[Stored data entries]
_ _ _ _ _ _ _

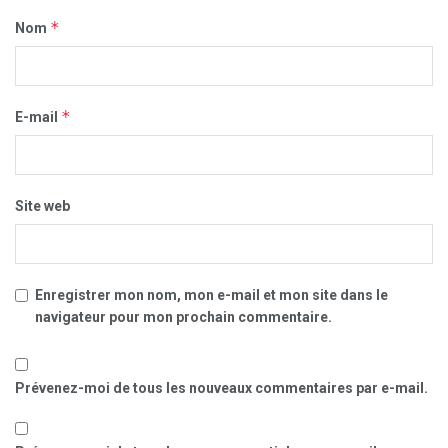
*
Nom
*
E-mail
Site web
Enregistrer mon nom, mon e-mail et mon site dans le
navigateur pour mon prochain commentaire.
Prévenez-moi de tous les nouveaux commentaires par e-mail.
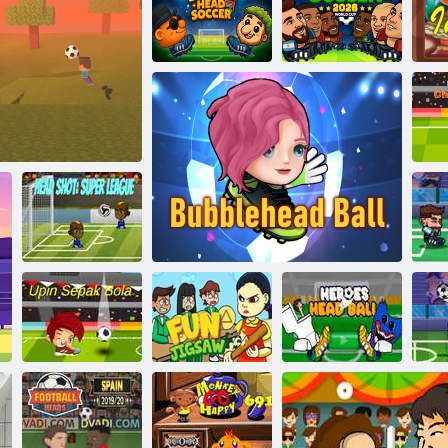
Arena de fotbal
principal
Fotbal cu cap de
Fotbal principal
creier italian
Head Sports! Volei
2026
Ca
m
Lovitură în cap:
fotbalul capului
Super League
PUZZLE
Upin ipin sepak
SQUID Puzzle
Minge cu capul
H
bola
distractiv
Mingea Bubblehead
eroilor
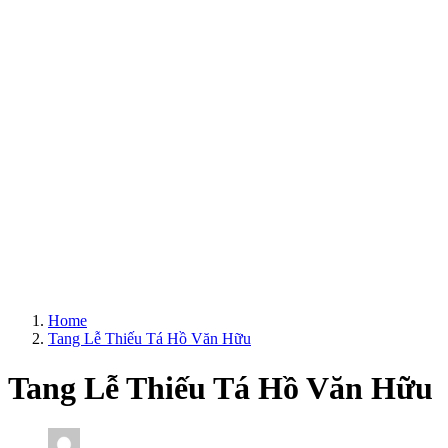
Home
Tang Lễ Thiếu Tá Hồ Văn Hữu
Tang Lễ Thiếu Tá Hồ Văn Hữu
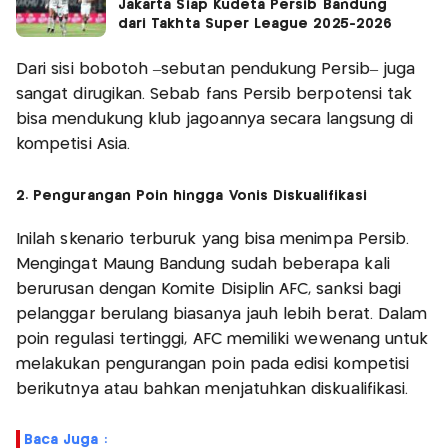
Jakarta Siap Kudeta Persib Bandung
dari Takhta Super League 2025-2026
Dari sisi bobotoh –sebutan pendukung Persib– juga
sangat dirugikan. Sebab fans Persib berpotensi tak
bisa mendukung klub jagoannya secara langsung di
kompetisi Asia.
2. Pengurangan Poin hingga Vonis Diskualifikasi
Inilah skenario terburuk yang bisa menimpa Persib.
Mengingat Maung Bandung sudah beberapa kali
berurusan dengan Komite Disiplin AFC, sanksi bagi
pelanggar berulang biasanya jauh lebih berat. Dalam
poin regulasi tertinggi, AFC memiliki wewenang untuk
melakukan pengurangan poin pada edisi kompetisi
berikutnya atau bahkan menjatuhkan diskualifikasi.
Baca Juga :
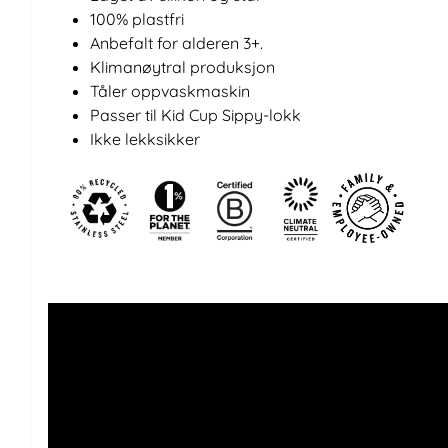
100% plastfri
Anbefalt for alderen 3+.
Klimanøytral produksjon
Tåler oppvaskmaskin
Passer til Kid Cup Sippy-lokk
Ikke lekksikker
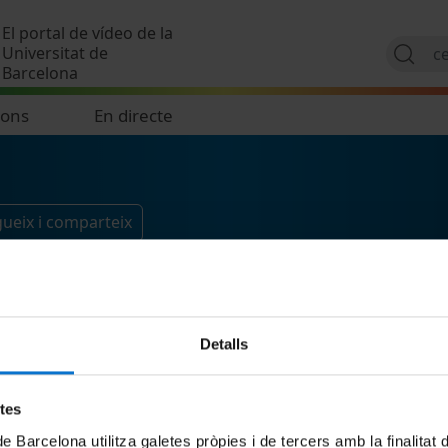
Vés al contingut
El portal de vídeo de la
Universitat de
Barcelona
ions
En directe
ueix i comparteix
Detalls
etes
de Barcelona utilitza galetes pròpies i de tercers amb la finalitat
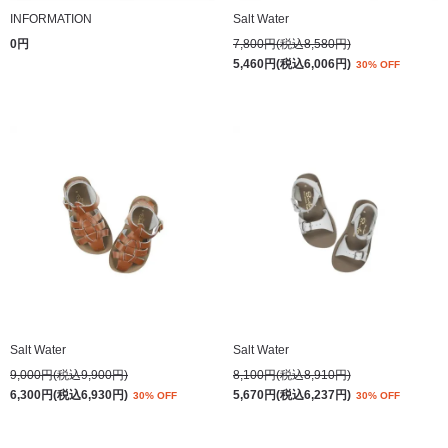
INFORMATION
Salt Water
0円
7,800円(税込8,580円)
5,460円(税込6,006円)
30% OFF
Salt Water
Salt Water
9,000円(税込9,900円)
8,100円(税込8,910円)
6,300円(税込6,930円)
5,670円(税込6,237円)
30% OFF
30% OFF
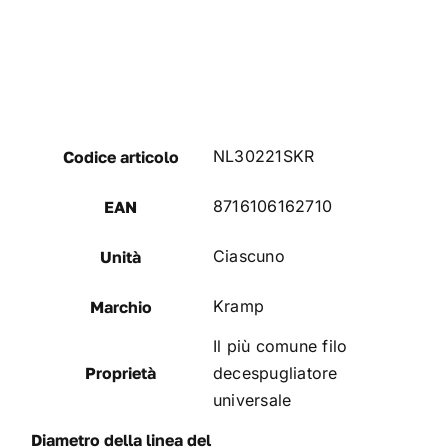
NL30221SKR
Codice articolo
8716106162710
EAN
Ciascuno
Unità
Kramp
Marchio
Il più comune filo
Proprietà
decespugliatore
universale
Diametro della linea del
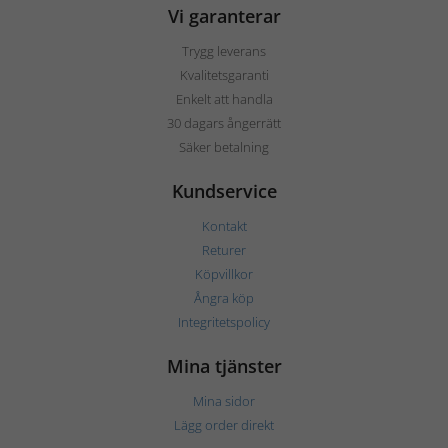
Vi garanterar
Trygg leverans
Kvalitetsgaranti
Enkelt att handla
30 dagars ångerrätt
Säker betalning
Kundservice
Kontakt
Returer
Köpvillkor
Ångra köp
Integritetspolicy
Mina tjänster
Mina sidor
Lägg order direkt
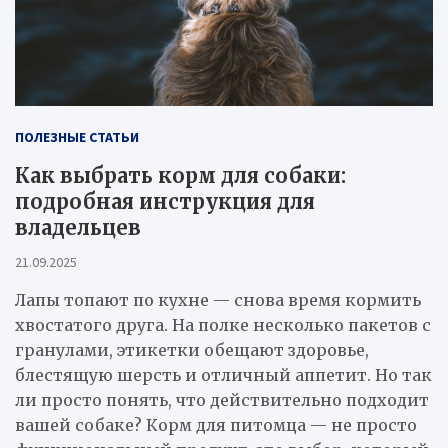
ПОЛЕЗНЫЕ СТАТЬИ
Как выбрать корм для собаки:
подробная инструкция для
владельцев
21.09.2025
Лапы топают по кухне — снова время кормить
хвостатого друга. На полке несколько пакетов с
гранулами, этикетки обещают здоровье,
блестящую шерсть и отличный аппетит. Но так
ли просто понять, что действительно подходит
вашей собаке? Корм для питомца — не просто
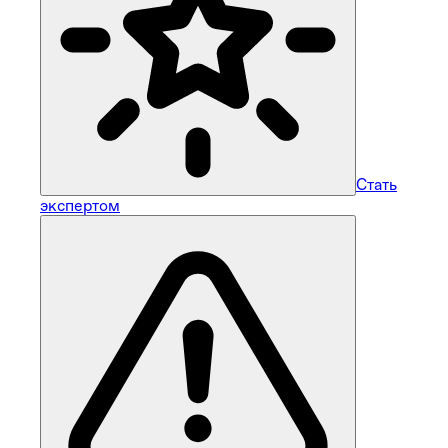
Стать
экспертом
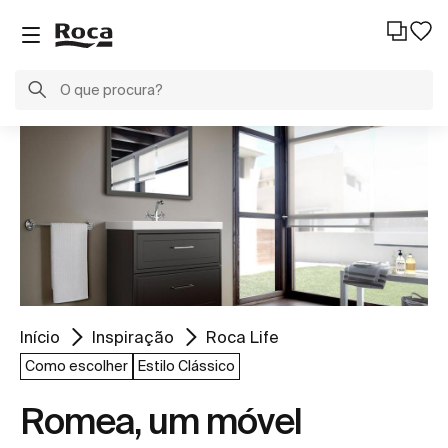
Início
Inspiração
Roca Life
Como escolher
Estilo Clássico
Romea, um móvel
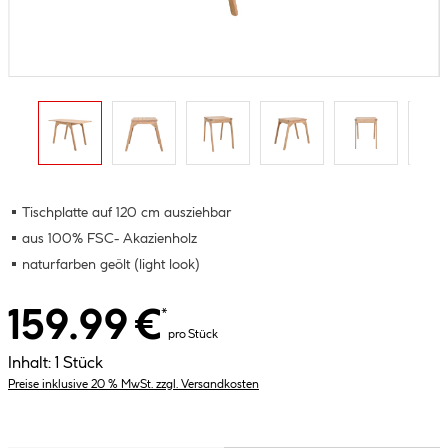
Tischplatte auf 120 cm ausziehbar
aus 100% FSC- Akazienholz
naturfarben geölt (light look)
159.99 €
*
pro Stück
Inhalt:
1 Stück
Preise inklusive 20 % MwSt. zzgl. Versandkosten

_ _ _ _ _ _ _

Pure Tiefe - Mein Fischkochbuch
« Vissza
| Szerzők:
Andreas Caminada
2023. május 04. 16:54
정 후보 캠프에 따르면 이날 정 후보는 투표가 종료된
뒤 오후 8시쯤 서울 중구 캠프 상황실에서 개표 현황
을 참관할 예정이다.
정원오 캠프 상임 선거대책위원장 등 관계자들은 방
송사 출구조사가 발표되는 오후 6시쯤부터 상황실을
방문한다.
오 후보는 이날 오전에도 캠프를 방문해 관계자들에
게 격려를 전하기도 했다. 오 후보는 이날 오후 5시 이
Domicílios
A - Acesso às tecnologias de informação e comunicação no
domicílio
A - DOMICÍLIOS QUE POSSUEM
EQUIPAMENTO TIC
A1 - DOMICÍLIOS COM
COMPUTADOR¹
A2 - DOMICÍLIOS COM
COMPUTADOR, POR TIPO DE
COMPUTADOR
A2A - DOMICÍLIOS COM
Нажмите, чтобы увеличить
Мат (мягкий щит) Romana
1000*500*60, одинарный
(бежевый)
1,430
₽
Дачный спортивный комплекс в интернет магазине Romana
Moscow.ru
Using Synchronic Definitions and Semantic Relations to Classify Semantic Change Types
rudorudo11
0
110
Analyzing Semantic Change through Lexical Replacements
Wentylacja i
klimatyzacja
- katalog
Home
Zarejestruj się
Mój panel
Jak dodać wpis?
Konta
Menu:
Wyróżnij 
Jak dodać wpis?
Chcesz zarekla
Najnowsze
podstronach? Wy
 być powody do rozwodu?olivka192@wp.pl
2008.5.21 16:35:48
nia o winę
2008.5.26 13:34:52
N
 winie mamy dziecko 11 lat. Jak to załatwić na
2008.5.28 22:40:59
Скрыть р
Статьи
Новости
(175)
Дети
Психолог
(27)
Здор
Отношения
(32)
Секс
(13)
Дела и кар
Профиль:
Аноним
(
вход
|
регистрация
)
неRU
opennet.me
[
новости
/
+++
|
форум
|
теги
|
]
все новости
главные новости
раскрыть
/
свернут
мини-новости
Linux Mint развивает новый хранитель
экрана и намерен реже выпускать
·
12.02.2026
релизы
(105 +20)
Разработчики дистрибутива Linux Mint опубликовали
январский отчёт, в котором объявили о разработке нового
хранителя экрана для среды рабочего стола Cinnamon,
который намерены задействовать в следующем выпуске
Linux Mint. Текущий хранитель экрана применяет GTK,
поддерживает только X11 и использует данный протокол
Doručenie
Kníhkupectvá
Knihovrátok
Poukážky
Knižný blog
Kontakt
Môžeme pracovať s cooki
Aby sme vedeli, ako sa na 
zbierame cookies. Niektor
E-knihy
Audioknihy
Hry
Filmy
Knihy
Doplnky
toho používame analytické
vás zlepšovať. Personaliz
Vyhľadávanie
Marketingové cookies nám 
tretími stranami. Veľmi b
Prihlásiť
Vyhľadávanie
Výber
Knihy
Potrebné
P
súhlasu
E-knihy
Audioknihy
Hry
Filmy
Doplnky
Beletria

_ _ _ _ _ _ _

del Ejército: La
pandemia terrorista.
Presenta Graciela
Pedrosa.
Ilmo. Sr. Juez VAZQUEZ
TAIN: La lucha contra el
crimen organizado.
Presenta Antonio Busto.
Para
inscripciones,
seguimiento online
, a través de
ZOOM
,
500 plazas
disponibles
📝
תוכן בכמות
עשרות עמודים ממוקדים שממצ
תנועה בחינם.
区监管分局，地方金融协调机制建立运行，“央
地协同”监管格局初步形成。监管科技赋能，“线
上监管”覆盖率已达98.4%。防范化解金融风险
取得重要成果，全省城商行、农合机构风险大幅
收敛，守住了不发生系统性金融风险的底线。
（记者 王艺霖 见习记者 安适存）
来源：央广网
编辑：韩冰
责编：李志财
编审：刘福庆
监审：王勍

_ _ _ _ _ _ _

Beginning with the line above that contains "Integritetspolicy" and ending with the line that contains "Preise inklusive 20", quote each line exactly, keeping out the pictures.

_Result of this task_:
Integritetspolicy
Mina tjänster
Mina sidor
Lägg order direkt
ПОЛЕЗНЫЕ СТАТЬИ
Как выбрать корм для собаки:
подробная инструкция для
владельцев
21.09.2025
Лапы топают по кухне — снова время кормить
хвостатого друга. На полке несколько пакетов с
гранулами, этикетки обещают здоровье,
блестящую шерсть и отличный аппетит. Но так
ли просто понять, что действительно подходит
вашей собаке? Корм для питомца — не просто
Стать
экспертом
Início
Inspiração
Roca Life
Como escolher
Estilo Clássico
Romea, um móvel
Tischplatte auf 120 cm ausziehbar
aus 100% FSC- Akazienholz
naturfarben geölt (light look)
159.99 €
*
pro Stück
Inhalt:
1 Stück
Preise inklusive 20 % MwSt. zzgl. Versandkosten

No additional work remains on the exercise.